Framework Ventures co-founder says DeFi offers hope after FTX collapse

Falling FTX will reinforces the need for regulation, but also sparks long-term interest from venture capitalists looking to invest in decentralized finance (DeFi), according to Michael Anderson, co-founder of Framework Ventures.

β€œIt just seems obvious that DeFi is the only way we can continue to do these types of financial services operations in the crypto ecosystem,” Anderson told TechCrunch. “It gives us hope and strengthens our resolve that the things we are pushing for are the right things to work on.”

In April, Framework Ventures launched its third fund, worth $400 million, with about half of that dedicated to web3 games. Between half and 70 percent of the pitches the firm receives are gaming-related companies, Anderson said. But the recent situation with FTX has the firm “doubling down and tripling down on everything we believe in,” which includes DeFi and the regulation of centralized finance (CeFi).
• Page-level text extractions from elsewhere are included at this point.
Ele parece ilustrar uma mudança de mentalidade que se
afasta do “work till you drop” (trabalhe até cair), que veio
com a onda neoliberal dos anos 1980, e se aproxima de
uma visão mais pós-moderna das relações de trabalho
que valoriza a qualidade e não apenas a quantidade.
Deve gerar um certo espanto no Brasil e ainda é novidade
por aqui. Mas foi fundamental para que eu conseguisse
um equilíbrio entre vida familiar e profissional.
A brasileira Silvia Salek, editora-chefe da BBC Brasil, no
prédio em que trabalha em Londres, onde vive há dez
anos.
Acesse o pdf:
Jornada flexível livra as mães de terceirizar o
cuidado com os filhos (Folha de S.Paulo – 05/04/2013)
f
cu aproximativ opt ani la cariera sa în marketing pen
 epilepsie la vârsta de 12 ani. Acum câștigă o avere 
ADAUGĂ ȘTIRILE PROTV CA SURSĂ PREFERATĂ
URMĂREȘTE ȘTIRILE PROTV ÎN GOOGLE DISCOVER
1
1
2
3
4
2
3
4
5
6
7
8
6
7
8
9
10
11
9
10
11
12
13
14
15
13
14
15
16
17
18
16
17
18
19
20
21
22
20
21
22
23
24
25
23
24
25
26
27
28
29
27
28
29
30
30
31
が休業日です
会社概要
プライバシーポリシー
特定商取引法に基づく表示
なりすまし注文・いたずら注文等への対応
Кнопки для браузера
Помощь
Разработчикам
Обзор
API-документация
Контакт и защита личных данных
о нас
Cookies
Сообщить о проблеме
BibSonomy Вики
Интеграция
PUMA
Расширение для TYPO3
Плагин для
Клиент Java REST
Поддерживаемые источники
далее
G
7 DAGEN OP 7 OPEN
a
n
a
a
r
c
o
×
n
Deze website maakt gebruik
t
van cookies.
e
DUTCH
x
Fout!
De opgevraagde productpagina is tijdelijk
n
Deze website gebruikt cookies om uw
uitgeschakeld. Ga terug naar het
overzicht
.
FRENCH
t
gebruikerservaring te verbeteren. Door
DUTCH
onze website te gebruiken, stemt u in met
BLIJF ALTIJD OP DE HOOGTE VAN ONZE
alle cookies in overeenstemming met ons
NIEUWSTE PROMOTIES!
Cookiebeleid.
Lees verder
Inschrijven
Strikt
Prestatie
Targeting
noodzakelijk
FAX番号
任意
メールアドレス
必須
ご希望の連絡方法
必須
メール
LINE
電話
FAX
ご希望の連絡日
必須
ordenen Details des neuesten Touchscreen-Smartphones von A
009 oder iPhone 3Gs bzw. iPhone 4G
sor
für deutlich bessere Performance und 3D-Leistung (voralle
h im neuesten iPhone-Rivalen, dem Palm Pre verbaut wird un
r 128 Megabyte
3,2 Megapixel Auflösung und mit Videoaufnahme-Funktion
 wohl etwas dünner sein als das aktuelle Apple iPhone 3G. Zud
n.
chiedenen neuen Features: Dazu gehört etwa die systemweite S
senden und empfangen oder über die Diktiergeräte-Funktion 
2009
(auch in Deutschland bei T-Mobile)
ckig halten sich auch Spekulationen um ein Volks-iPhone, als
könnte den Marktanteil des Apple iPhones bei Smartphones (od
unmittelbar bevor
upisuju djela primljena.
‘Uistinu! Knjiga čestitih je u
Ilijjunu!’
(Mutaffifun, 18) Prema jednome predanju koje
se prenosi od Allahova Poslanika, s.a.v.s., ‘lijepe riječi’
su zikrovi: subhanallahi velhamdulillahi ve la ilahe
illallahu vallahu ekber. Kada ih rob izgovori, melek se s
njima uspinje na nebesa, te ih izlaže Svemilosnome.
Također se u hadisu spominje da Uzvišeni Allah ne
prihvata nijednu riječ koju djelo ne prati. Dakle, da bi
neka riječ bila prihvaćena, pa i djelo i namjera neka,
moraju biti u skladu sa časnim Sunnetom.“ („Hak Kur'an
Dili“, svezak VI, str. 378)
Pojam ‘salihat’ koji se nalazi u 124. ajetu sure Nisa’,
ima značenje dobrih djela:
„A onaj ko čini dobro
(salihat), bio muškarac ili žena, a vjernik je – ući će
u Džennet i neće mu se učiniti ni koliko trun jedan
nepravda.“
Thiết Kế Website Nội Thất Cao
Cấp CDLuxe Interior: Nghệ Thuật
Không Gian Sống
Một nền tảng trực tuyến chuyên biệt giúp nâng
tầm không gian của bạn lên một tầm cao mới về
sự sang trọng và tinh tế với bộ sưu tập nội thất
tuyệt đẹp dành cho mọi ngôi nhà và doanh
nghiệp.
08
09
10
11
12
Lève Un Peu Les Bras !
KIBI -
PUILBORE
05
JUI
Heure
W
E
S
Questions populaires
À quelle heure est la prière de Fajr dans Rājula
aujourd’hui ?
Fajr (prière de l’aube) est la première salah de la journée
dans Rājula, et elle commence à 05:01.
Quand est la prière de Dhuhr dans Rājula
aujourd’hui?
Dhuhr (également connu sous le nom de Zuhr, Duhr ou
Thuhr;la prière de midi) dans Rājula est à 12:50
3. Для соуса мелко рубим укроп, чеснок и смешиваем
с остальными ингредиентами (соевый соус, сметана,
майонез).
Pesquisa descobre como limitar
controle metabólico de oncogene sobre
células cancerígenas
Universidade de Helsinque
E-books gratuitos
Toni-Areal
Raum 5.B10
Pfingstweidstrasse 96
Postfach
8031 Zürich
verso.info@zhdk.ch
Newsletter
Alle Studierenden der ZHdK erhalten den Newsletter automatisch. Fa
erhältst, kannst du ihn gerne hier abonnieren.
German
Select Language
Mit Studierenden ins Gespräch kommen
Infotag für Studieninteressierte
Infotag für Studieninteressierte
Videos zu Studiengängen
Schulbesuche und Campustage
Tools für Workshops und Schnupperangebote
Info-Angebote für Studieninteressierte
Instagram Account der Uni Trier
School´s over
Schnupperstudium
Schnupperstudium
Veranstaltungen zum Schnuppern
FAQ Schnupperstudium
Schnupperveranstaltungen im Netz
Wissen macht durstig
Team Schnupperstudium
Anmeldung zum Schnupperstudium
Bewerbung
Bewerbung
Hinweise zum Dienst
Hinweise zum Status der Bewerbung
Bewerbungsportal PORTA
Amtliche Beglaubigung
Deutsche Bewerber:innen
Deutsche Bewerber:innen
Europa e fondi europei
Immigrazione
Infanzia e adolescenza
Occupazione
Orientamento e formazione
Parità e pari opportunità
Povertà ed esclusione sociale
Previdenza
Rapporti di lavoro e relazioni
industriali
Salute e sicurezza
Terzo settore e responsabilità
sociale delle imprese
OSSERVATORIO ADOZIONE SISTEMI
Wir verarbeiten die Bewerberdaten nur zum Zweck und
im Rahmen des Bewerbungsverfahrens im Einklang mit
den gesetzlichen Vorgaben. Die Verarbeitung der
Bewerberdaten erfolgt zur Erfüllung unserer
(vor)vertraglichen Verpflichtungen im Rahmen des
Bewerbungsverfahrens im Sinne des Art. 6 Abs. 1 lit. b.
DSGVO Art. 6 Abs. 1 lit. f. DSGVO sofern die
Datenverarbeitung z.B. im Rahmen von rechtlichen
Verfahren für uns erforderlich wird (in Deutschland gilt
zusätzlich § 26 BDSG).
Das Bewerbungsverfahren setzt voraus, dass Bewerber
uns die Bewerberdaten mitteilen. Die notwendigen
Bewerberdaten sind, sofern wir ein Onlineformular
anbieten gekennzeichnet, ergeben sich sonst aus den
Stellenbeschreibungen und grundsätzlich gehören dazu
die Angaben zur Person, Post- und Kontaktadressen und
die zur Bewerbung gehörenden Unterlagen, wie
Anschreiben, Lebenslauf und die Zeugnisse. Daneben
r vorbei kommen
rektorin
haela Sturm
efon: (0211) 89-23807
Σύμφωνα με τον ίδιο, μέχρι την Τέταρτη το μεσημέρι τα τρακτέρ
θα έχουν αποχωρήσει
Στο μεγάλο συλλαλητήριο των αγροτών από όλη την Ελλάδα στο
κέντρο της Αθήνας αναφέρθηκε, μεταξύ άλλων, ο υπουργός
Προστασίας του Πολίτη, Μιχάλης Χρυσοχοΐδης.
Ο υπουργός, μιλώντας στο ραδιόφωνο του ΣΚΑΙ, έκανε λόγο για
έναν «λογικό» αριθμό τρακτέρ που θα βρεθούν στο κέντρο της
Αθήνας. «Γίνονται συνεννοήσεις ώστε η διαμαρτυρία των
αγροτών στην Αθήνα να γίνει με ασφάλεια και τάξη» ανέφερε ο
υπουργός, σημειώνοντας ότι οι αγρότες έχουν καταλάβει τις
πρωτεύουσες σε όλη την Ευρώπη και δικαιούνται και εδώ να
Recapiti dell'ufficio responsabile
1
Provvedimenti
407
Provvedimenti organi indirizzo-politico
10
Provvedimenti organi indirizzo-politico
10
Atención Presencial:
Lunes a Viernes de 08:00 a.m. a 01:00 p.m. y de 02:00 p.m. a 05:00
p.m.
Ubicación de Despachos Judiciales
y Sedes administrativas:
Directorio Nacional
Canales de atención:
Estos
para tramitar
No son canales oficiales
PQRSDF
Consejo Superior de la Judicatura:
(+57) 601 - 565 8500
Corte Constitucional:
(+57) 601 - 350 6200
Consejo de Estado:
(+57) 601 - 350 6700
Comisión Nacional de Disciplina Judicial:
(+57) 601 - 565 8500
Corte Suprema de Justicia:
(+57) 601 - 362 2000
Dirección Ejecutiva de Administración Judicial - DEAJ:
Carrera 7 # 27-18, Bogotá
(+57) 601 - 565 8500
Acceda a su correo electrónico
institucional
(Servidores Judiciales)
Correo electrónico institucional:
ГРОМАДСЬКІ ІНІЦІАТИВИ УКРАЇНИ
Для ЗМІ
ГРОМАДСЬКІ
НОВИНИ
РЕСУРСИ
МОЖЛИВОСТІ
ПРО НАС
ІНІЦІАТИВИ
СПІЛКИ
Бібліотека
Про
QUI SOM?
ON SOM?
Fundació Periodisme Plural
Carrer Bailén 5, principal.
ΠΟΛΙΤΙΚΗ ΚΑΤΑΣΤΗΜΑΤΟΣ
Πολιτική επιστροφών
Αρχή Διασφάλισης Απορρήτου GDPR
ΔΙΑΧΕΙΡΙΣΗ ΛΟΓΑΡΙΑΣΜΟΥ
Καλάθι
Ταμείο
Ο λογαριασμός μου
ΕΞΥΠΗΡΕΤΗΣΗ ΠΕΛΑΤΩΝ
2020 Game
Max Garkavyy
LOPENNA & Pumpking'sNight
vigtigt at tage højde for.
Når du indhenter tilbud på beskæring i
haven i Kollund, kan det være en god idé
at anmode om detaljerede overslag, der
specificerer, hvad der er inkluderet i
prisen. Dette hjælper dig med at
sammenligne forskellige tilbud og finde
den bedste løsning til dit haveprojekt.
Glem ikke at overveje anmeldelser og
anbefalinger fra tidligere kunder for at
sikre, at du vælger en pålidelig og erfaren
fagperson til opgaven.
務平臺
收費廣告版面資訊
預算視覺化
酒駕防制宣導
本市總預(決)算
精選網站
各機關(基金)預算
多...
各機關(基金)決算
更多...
And while some companies like Multicoin seemingly lost capital held on the FTX crypto exchange, Vance Spencer, co-founder of Framework Ventures, said the firm had no exposure.

“Regulation is not something we should be against or prevent,” Anderson said. “Reasonable regulation still makes sense now.” [former FTX CEO Sam Bankman-Fried] has been taken off the table, we can move forward and talk more about centralized finance vs. DeFi and the pros and cons of each.”